T3-11 Study of Escherichia coli O157:H7 Distribution on Fresh-cut Leafy Vegetables Due to Cross-contamination during Industrial Process Simulated at Laboratory Scale

Monday, August 4, 2014: 4:30 PM
Room 111-112 (Indiana Convention Center)
Fernando Perez-Rodriguez, University of Cordoba, Cordoba, Spain
Guiomar Denisse Posada-Izquierdo, University of Cordoba, Cordoba, Spain
Ewen Todd, American University of Beirut, Beirut, Lebanon
Maria Jose Saiz, CNTA, Navarra, Spain
Anabel Vitas, UN, Pamplona, Spain
David Gonzalez, UN, Pamplona, Spain
Antonio Valero, University of Cordoba, Cordoba, Spain
Rosa Maria Garcia-Gimeno, University of Cordoba, Cordoba, Spain
Gonzalo Zurera, University of Cordoba, Cordoba, Spain
Introduction: There is still little knowledge on the spatial pattern of Escherichia coli O157:H7 distribution in fresh-cut leafy vegetables where its prevalence is very low, and this information is essential to develop better sampling plans to detect pathogen contamination.

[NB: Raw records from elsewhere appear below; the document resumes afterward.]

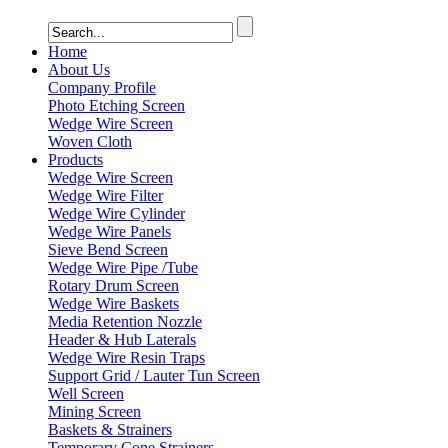
Home
About Us
Company Profile
Photo Etching Screen
Wedge Wire Screen
Woven Cloth
Products
Wedge Wire Screen
Wedge Wire Filter
Wedge Wire Cylinder
Wedge Wire Panels
Sieve Bend Screen
Wedge Wire Pipe /Tube
Rotary Drum Screen
Wedge Wire Baskets
Media Retention Nozzle
Header & Hub Laterals
Wedge Wire Resin Traps
Support Grid / Lauter Tun Screen
Well Screen
Mining Screen
Baskets & Strainers
Temporary Cone Strainers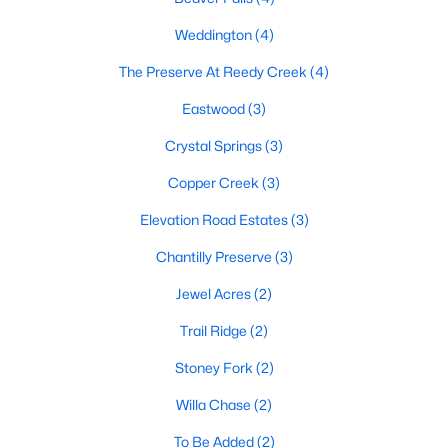
MLS#: 10180345
Weddington
(4)
The Preserve At Reedy Creek
(4)
«
1
2
3
4
...
9
»
Eastwood
(3)
Crystal Springs
(3)
Copper Creek
(3)
Current Real Estate Statistics for Homes in
Benson, NC
Elevation Road Estates
(3)
Chantilly Preserve
(3)
204
105
$189
$404,597
Jewel Acres
(2)
Homes
Avg. Days
Avg. $ /
Med. List Price
Listed
on Site
Sq.Ft.
Trail Ridge
(2)
Stoney Fork
(2)
Willa Chase
(2)
Homes for Sale by City
To Be Added
(2)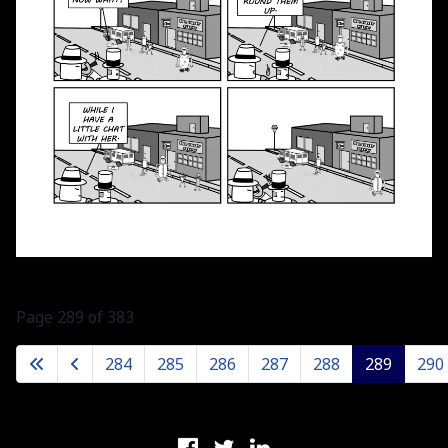
Page 289 of 383
284
285
286
287
288
289
290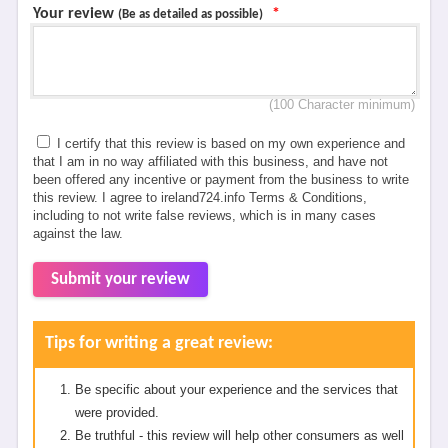
Your review
*
(Be as detailed as possible)
(100 Character minimum)
I certify that this review is based on my own experience and
that I am in no way affiliated with this business, and have not
been offered any incentive or payment from the business to write
this review. I agree to ireland724.info Terms & Conditions,
including to not write false reviews, which is in many cases
against the law.
Submit your review
Tips for writing a great review:
Be specific about your experience and the services that
were provided.
Be truthful - this review will help other consumers as well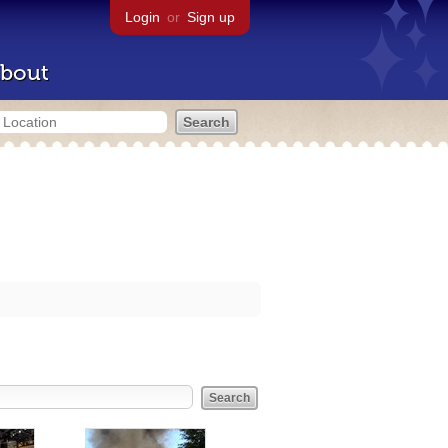
Login
or
Sign up
bout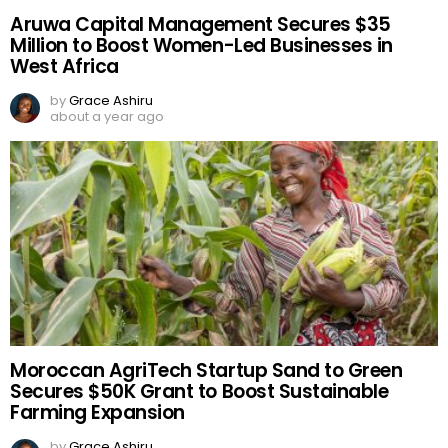
Aruwa Capital Management Secures $35
Million to Boost Women-Led Businesses in
West Africa
by
Grace Ashiru
about a year ago
Moroccan AgriTech Startup Sand to Green
Secures $50K Grant to Boost Sustainable
Farming Expansion
by
Grace Ashiru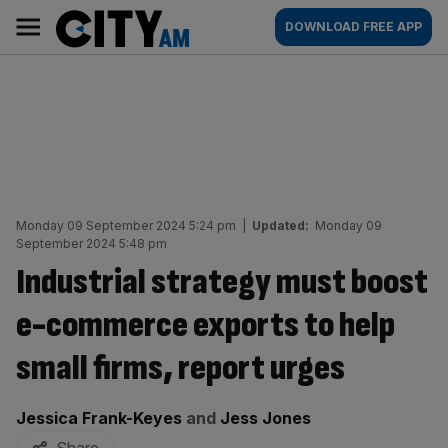
Skip
City
Main
DOWNLOAD FREE APP
to
AM
navigation
content
Monday 09 September 2024 5:24 pm
|
Updated:
Monday 09
September 2024 5:48 pm
Industrial strategy must boost
e-commerce exports to help
small firms, report urges
By:
Jessica Frank-Keyes
and
Jess Jones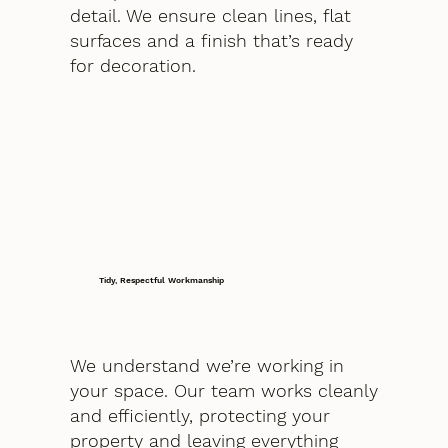
detail. We ensure clean lines, flat
surfaces and a finish that’s ready
for decoration.
Tidy, Respectful Workmanship
We understand we’re working in
your space. Our team works cleanly
and efficiently, protecting your
property and leaving everything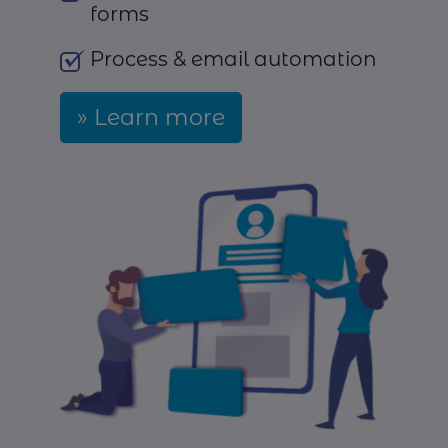
forms
Process & email automation
Learn more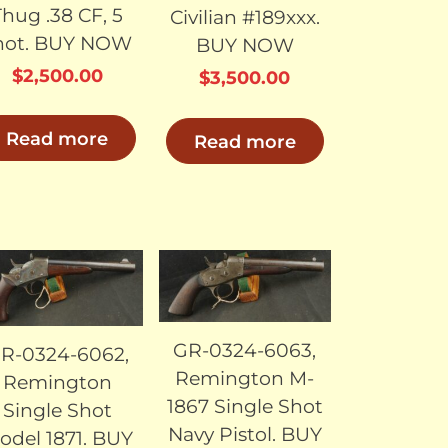
Thug .38 CF, 5
Civilian #189xxx.
hot. BUY NOW
BUY NOW
$
2,500.00
$
3,500.00
Read more
Read more
SOLD
SOLD
GR-0324-6063,
R-0324-6062,
Remington M-
Remington
1867 Single Shot
Single Shot
Navy Pistol. BUY
odel 1871. BUY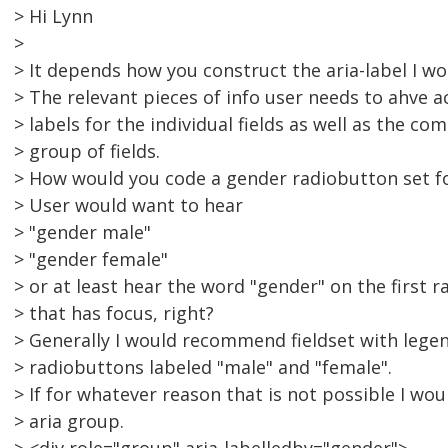
> Hi Lynn
>
> It depends how you construct the aria-label I wo
> The relevant pieces of info user needs to ahve a
> labels for the individual fields as well as the co
> group of fields.
> How would you code a gender radiobutton set fo
> User would want to hear
> "gender male"
> "gender female"
> or at least hear the word "gender" on the first 
> that has focus, right?
> Generally I would recommend fieldset with lege
> radiobuttons labeled "male" and "female".
> If for whatever reason that is not possible I wou
> aria group.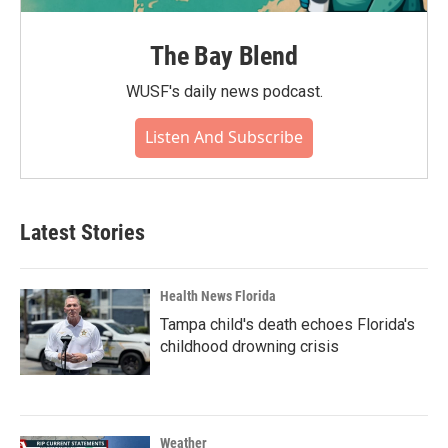
The Bay Blend
WUSF's daily news podcast.
Listen And Subscribe
Latest Stories
Health News Florida
Tampa child's death echoes Florida's
childhood drowning crisis
Weather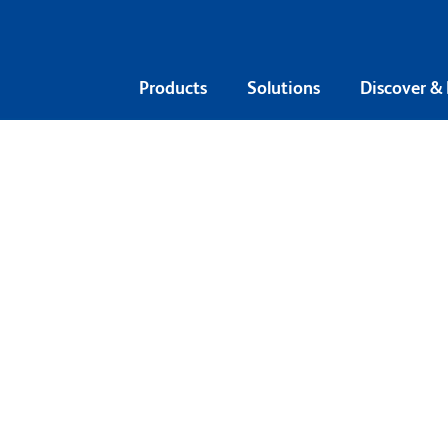
Products
Solutions
Discover &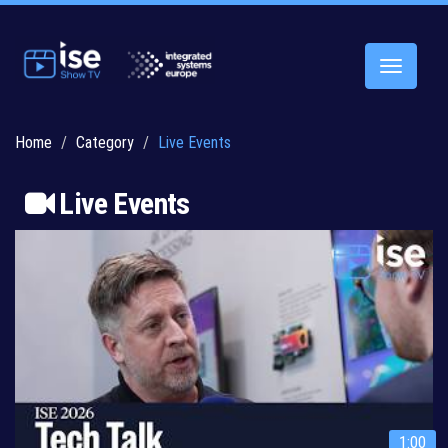
Toggle
navigatio
Home
Category
Live Events
Live Events
1:00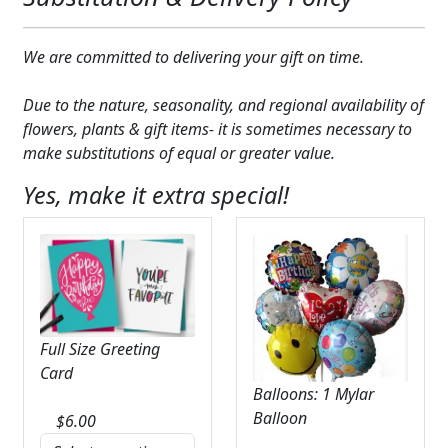
We are committed to delivering your gift on time.
Due to the nature, seasonality, and regional availability of
flowers, plants & gift items- it is sometimes necessary to
make substitutions of equal or greater value.
Yes, make it extra special!
Full Size Greeting
Card
Balloons: 1 Mylar
Balloon
$
6.00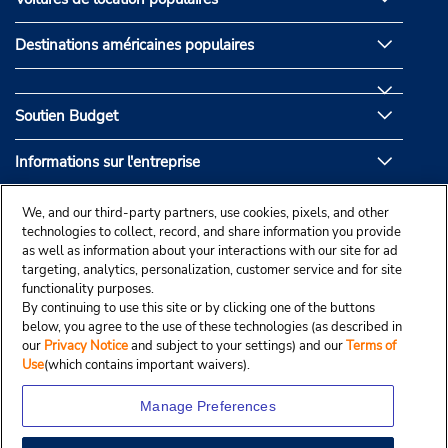
Destinations américaines populaires
Soutien Budget
Informations sur l'entreprise
Partenaires de Budget
We, and our third-party partners, use cookies, pixels, and other
technologies to collect, record, and share information you provide
as well as information about your interactions with our site for ad
targeting, analytics, personalization, customer service and for site
functionality purposes.
By continuing to use this site or by clicking one of the buttons
below, you agree to the use of these technologies (as described in
our
Privacy Notice
and subject to your settings) and our
Terms of
Use
(which contains important waivers).
Manage Preferences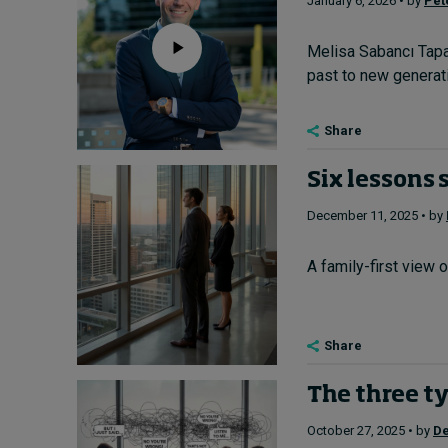
January 6, 2026 • by
Pet
Melisa Sabancı Tapa
past to new generatio
Share
Six lessons 
December 11, 2025 • by
A family-first view 
Share
The three ty
October 27, 2025 • by
De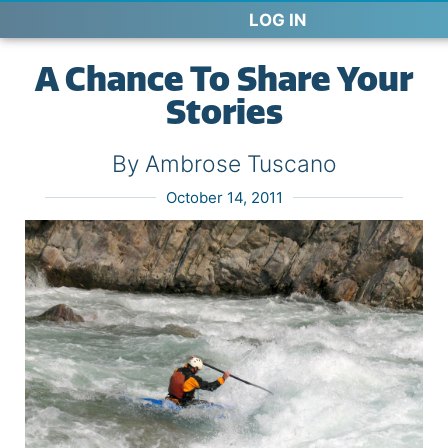
LOG IN
A Chance To Share Your
Stories
By Ambrose Tuscano
October 14, 2011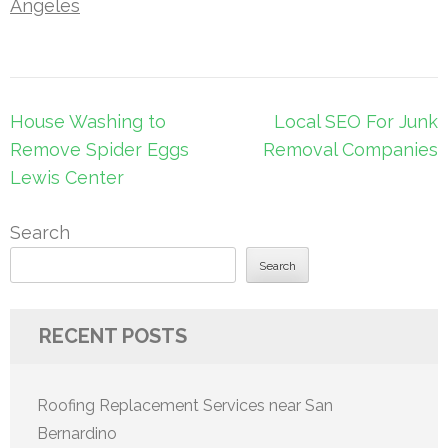
Angeles
Post
House Washing to
Local SEO For Junk
navigation
Remove Spider Eggs
Removal Companies
Lewis Center
Search
Search
RECENT POSTS
Roofing Replacement Services near San
Bernardino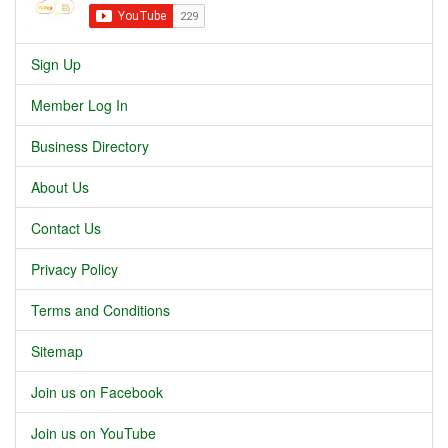
Sign Up
Member Log In
Business Directory
About Us
Contact Us
Privacy Policy
Terms and Conditions
Sitemap
Join us on Facebook
Join us on YouTube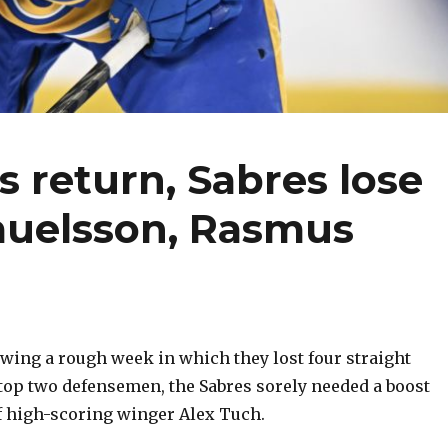
s return, Sabres lose
muelsson, Rasmus
ing a rough week in which they lost four straight
top two defensemen, the Sabres sorely needed a boost
of high-scoring winger Alex Tuch.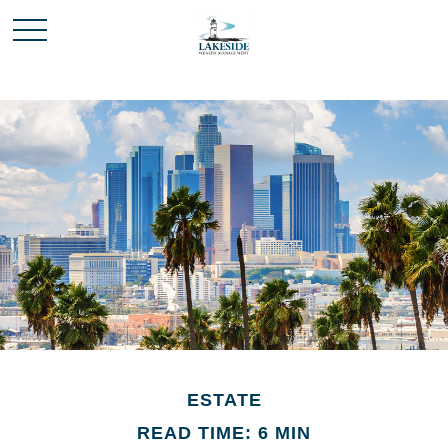
ESTATE
READ TIME: 6 MIN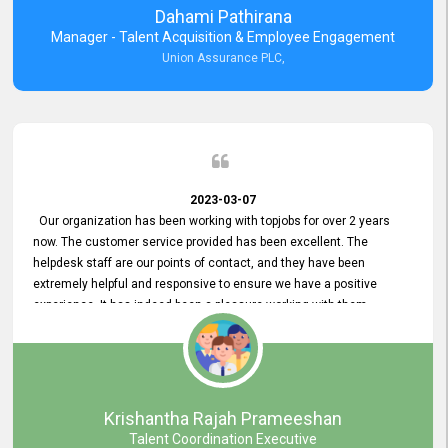
Dahami Pathirana
Manager - Talent Acquisition & Employee Engagement
Union Assurance PLC,
2023-03-07
Our organization has been working with topjobs for over 2 years
now. The customer service provided has been excellent. The
helpdesk staff are our points of contact, and they have been
extremely helpful and responsive to ensure we have a positive
experience. It has indeed been a pleasure working with them.
Krishantha Rajah Prameeshan
Talent Coordination Executive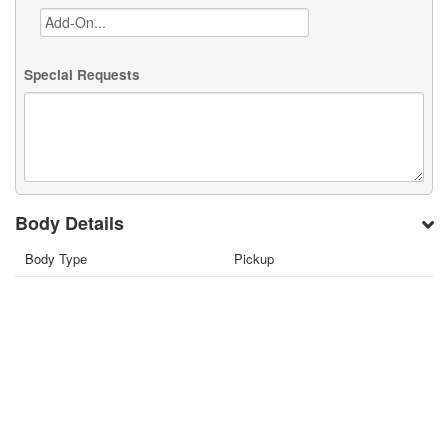
Special Requests
Body Details
Body Type
Pickup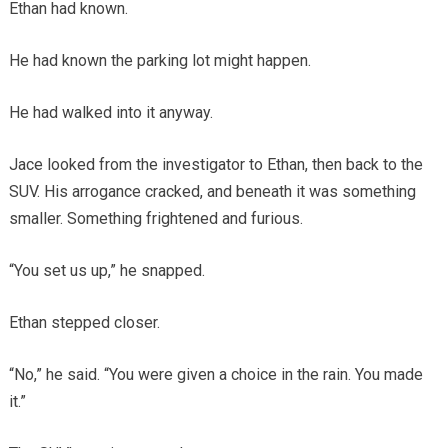
Ethan had known.
He had known the parking lot might happen.
He had walked into it anyway.
Jace looked from the investigator to Ethan, then back to the
SUV. His arrogance cracked, and beneath it was something
smaller. Something frightened and furious.
“You set us up,” he snapped.
Ethan stepped closer.
“No,” he said. “You were given a choice in the rain. You made
it.”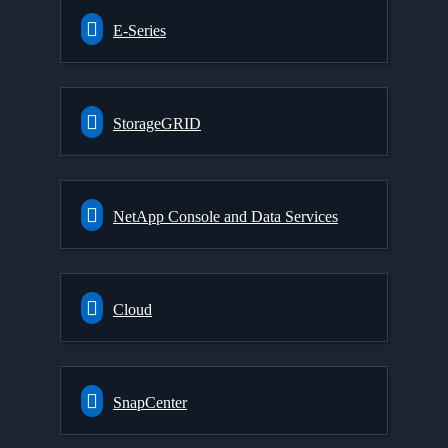
E-Series
StorageGRID
NetApp Console and Data Services
Cloud
SnapCenter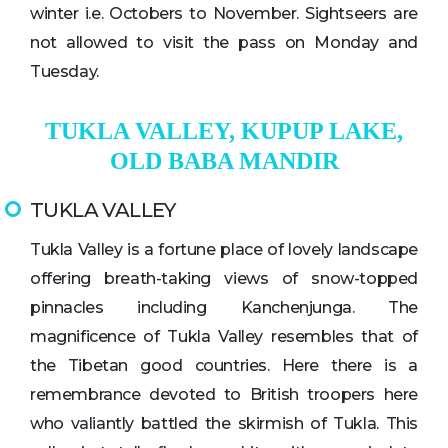
winter i.e. Octobers to November. Sightseers are
not allowed to visit the pass on Monday and
Tuesday.
TUKLA VALLEY, KUPUP LAKE,
OLD BABA MANDIR
TUKLA VALLEY
Tukla Valley is a fortune place of lovely landscape
offering breath-taking views of snow-topped
pinnacles including Kanchenjunga. The
magnificence of Tukla Valley resembles that of
the Tibetan good countries. Here there is a
remembrance devoted to British troopers here
who valiantly battled the skirmish of Tukla. This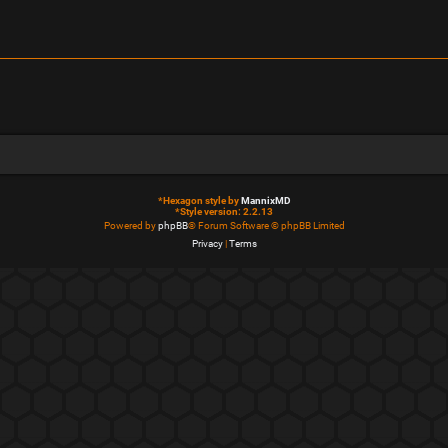
*
Hexagon style by
MannixMD
*
Style version: 2.2.13
Powered by
phpBB
® Forum Software © phpBB Limited
Privacy
|
Terms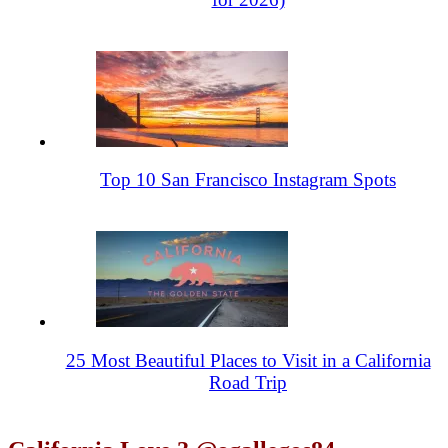
Top 10 San Francisco Instagram Spots
25 Most Beautiful Places to Visit in a California
Road Trip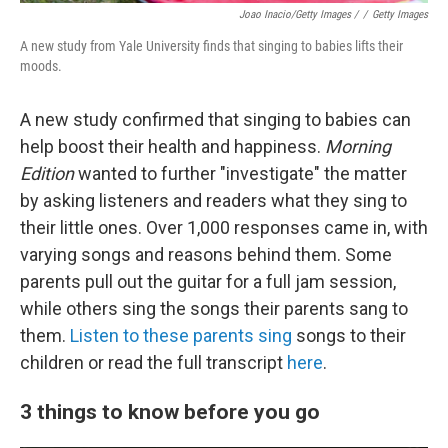
Joao Inacio/Getty Images /
/
Getty Images
A new study from Yale University finds that singing to babies lifts their
moods.
A new study confirmed that singing to babies can
help boost their health and happiness.
Morning
Edition
wanted to further "investigate" the matter
by asking listeners and readers what they sing to
their little ones. Over 1,000 responses came in, with
varying songs and reasons behind them. Some
parents pull out the guitar for a full jam session,
while others sing the songs their parents sang to
them.
Listen to these parents sing
songs to their
children or read the full transcript
here
.
3 things to know before you go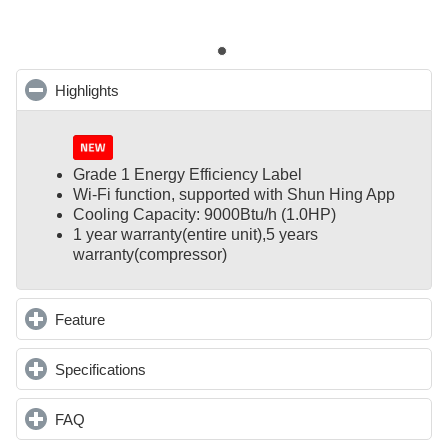
Highlights
click to collapse contents
Grade 1 Energy Efficiency Label
Wi-Fi function, supported with Shun Hing App
Cooling Capacity: 9000Btu/h (1.0HP)
1 year warranty(entire unit),
5 years
warranty(compressor)
Feature
click to expand contents
Specifications
click to expand contents
FAQ
click to expand contents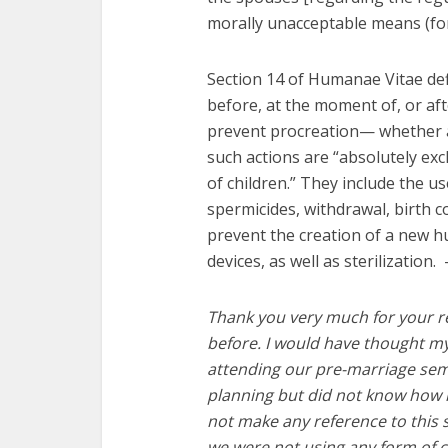
morally unacceptable means (for 
Section 14 of Humanae Vitae def
before, at the moment of, or afte
prevent procreation— whether a
such actions are “absolutely ex
of children.” They include the 
spermicides, withdrawal, birth c
prevent the creation of a new h
devices, as well as sterilization.
Thank you very much for your re
before. I would have thought m
attending our pre-marriage semi
planning but did not know how i
not make any reference
to this
we were not using any form of c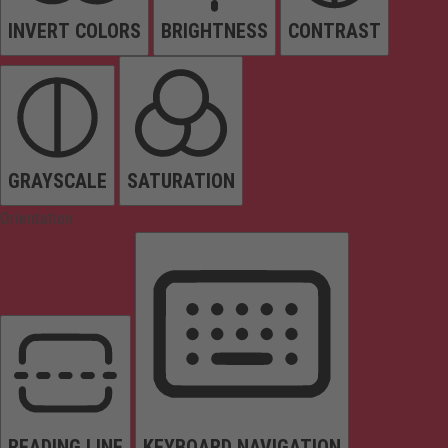
INVERT COLORS
BRIGHTNESS
CONTRAST
GRAYSCALE
SATURATION
Orientation
READING LINE
KEYBOARD NAVIGATION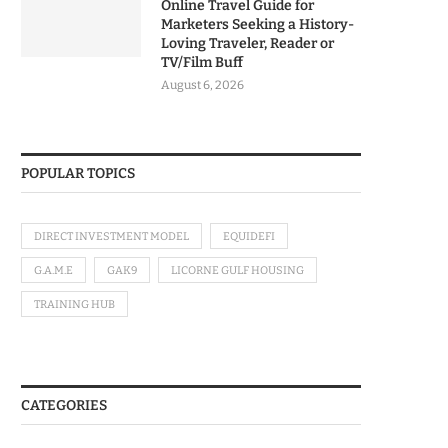
Online Travel Guide for
Marketers Seeking a History-
Loving Traveler, Reader or
TV/Film Buff
August 6, 2026
POPULAR TOPICS
DIRECT INVESTMENT MODEL
EQUIDEFI
G.A.M.E
GAK9
LICORNE GULF HOUSING
TRAINING HUB
CATEGORIES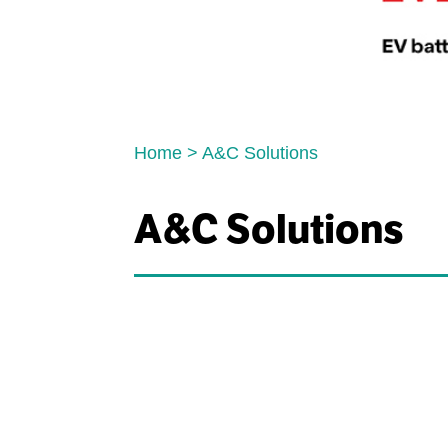
Home
>
A&C Solutions
A&C Solutions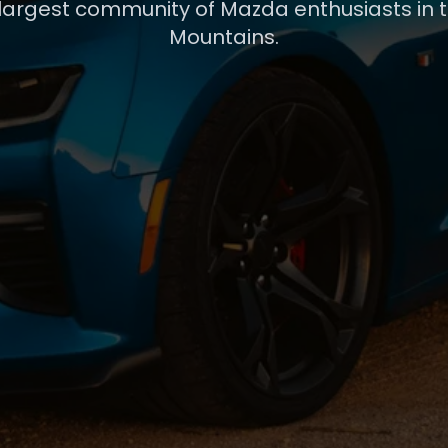
 largest community of Mazda enthusiasts in 
Mountains.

Purpose: In this work, inoculation experiments simulating real conditions were performed at laboratory scale in order to gain insight into the spread of contamination (i.e., pathogen distributions) when lettuce heads contaminated by E. coli O157:H7 enter a processing line during ordinary processing of fresh product. 

Methods: A series of inoculation experiments at different levels of contamination were carried out in the pilot plant of National Center for Technology and Food Safety (high level, 6-7 log CFU/g; medium level, 4 log CFU/g; low level 1 log CFU/g). For each lot of production (3 kg of raw lettuce) one contaminated lettuce head was introduced, previously inoculated with a marked E. coli O157:H7 strain resistant to nalidixic acid. The presence and numbers of pathogen were tested in the lettuce packaged bags and washing water. Outcomes were statistically analyzed and probability distributions were fitted to count data. 

Results: The study showed that E. coli O157:H7 is homogenously distributed on fresh-cut leafy vegetables as a result of processing (mainly washing) at both high-medium and low simulated contamination levels and this increases prevalence and spread of the pathogen over other product units. In addition, Negative Binomial, Poisson-lognormal and lognormal distributions were suitable to describe pathogen distribution at the high and medium levels, while Poisson distribution was poorly fitted to counts in spite of the Coefficient of Variation (CV) indicated no overdispersion (i.e., clustering).

Significance: These findings can have relevant implications in the development of either effective sampling plans intended to detect the pathogen at factory or other mitigation strategies to mitigate risk by E. coli O157:H7.